The baseline outlook is subject to external risks of weaker than expected global growth, which could delay the recovery of non-oil exports; re-emergence of European bank stress and policy uncertainties in Europe, which could increase financial market volatilities and lead to liquidity strains in banks with high dependence on wholesale funding; and lower energy prices, which could weigh on the recovery. On the domestic side, the risks of ineffective integration of immigrants and refugees to productive employment could hinder the progress of economic transition. A substantial correction of house prices could dampen consumption and corporate earnings, creating negative spillovers on banks’ balance sheets.

The 2016 fiscal outturn implied a stimulus of 0.6 percent of mainland trend GDP. The non-oil structural balance, at 7.2 percent of mainland trend GDP (equivalent to 2.6 percent of GPFG), was still well below the fiscal target of 4 percent of GPFG. The 2017 budget entails further stimulus given the economic slack, generating a slightly smaller fiscal impulse of 0.5 percent of GDP. This is consistent with a tighter fiscal target from 2017 onwards, based on government’s decision to lower the target from 4 to 3 percent along with the adjustment of equity share from 62.5 to 70 percent of the investment portfolio.

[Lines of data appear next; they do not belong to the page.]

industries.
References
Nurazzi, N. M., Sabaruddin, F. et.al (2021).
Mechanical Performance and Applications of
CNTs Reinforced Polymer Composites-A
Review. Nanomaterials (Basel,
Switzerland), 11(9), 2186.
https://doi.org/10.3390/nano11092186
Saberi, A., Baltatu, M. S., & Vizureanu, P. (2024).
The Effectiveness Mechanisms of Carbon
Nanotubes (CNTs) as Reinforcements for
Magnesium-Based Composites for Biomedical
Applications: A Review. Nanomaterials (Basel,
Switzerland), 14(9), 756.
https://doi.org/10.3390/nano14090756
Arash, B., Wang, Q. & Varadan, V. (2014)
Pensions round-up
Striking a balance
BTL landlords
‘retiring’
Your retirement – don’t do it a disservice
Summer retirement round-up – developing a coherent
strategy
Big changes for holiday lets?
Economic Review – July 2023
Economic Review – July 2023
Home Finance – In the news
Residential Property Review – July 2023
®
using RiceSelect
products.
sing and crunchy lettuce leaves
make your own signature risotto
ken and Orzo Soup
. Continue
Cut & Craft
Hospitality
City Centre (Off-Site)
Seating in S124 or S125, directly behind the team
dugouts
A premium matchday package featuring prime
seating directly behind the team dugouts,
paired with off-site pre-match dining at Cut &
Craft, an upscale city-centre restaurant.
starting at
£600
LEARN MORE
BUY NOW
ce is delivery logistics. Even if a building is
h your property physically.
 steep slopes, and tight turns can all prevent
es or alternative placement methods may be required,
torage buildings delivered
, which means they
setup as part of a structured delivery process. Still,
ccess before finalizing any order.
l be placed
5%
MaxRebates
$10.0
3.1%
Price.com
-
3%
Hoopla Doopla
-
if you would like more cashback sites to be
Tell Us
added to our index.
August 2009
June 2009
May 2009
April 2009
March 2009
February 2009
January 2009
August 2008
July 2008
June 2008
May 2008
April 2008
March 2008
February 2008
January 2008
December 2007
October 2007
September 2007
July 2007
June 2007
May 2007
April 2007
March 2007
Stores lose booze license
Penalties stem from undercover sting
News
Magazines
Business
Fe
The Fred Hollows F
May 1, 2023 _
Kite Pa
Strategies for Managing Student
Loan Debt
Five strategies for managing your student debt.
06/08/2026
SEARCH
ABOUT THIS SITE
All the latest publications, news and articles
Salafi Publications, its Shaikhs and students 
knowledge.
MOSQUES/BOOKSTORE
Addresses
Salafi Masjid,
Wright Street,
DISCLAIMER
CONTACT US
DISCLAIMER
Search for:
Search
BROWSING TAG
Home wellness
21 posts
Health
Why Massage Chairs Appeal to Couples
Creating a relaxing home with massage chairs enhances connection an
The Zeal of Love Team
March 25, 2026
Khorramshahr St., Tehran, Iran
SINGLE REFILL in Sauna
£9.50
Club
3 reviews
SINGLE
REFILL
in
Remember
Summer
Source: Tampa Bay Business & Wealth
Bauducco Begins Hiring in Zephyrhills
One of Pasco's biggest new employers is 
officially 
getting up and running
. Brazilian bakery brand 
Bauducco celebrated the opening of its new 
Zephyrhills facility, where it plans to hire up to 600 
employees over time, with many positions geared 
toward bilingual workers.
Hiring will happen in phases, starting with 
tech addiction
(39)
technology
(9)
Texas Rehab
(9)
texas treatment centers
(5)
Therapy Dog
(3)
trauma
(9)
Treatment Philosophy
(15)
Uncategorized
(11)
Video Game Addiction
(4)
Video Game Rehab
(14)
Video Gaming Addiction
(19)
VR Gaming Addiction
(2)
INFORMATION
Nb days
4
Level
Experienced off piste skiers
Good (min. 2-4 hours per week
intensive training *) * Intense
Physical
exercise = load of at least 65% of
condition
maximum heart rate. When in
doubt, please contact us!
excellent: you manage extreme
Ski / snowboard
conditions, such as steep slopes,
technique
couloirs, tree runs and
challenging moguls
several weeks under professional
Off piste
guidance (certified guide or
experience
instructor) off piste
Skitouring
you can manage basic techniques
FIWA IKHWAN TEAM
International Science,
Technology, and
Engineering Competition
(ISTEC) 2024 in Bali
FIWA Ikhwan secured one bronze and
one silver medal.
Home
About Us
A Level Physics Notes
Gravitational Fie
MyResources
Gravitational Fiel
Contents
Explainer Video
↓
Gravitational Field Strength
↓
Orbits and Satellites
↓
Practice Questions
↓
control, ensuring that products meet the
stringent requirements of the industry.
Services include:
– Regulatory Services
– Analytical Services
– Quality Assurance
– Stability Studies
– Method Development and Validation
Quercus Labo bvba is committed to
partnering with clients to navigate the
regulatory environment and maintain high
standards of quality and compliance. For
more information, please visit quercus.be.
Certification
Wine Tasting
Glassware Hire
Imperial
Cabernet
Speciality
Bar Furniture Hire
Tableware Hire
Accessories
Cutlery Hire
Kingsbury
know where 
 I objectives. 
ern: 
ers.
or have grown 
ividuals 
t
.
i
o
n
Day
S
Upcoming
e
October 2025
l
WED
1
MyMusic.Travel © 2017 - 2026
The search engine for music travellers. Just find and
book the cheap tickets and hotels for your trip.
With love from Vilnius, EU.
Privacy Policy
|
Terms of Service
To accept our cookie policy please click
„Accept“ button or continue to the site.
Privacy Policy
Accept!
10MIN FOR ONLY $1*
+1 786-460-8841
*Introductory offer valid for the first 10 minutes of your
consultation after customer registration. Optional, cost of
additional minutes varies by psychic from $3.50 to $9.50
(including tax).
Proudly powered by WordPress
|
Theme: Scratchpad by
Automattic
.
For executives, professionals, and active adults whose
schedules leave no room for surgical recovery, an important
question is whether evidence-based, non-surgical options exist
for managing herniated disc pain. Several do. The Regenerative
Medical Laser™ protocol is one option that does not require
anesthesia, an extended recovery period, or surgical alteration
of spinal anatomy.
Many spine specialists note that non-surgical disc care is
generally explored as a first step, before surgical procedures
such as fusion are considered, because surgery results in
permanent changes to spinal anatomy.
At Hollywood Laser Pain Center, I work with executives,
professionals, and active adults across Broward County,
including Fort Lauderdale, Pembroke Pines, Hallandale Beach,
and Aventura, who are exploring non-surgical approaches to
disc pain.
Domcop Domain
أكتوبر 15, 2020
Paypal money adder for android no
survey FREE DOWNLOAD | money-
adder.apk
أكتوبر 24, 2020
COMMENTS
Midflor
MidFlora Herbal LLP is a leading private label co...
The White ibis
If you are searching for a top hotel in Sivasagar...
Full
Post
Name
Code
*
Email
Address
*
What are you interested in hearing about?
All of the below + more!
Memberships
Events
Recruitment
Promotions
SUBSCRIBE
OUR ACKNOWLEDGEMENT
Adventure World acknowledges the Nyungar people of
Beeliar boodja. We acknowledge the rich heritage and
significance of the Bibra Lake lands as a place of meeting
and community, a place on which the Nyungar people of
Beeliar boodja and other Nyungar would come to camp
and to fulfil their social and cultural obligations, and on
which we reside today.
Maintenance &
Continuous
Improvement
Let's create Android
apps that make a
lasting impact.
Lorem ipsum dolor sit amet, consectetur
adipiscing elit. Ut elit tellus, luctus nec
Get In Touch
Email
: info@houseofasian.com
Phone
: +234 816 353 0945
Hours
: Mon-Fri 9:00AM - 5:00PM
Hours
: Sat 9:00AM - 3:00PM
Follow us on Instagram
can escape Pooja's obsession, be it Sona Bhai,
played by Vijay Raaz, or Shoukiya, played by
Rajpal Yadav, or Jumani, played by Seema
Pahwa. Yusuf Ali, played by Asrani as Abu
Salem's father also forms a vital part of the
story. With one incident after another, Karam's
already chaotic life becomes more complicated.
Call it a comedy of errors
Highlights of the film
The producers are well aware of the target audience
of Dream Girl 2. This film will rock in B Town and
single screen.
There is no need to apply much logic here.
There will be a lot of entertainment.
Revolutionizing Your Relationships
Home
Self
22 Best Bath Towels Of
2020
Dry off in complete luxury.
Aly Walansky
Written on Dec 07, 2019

Executive Board Assessment

In concluding the 2017 Article IV consultation with Norway, Executive Directors endorsed staff’s appraisal as follows:

The mainland economy is bottoming out from the oil-related downturn and is expected to continue to recover at a modest pace. Stronger domestic demand supported by accommodative fiscal and monetary policies has underpinned a recovery since late 2016 and unemployment has started falling. Inflation expectations remain well anchored despite recent declines in inflation due to low wage growth and earlier krone appreciation. The recovery is expected to continue with improving consumer and business confidence and expanding production. But housing market vulnerability has risen with overvalued and rising house prices and elevated household debt.

Norway’s external position is moderately weaker than implied by medium term fundamentals. While Norway’s net international investment position remains strong, the current account position has weakened as oil prices remain low and non-oil tradable exporters continue to face cost competitiveness challenges, especially given moderate appreciation of Norway’s real exchange rate during 2016. While there has been some progress in rebalancing economic activity toward the non-oil sector, it remains incomplete. Further structural reforms to improve cost competitiveness and productivity growth would support this economic rebalancing and improve non-oil export performance.

Advancing the economic rebalancing towards a less oil and gas dependent growth model is becoming more urgent. With lower oil prices seemingly the new norm, sustaining longer-term growth will need to rely on boosting non-oil sector activities, which is challenging given low productivity growth, high labor costs, and falling labor force participation rates among immigrants, men, and the young in face of an aging population. Addressing the challenges requires reallocating resources to the non-oil sectors, reviving productivity growth, further improving cost competitiveness, and promoting high-skilled labor supply.

The expansionary fiscal stance is broadly appropriate this year, provided the measures are pro-transition. The further fiscal stimulus in 2017 appropriately supports the recovery, with measures to combat unemployment, improve infrastructure and R&D, and implement the tax reform. Given the significant output gap, fiscal policy should remain supportive until the recovery is on a more solid footing, and the stimulus measures should facilitate a smooth economic transition. As growth gathers steam, the fiscal stance should converge to neutral to help contain Dutch Disease effects. The recent tightening of the fiscal rule is welcome as it helps conserve oil revenue to address aging-related fiscal challenges. Further tax reforms should be considered to promote an efficient allocation of resources and sustain longer term growth.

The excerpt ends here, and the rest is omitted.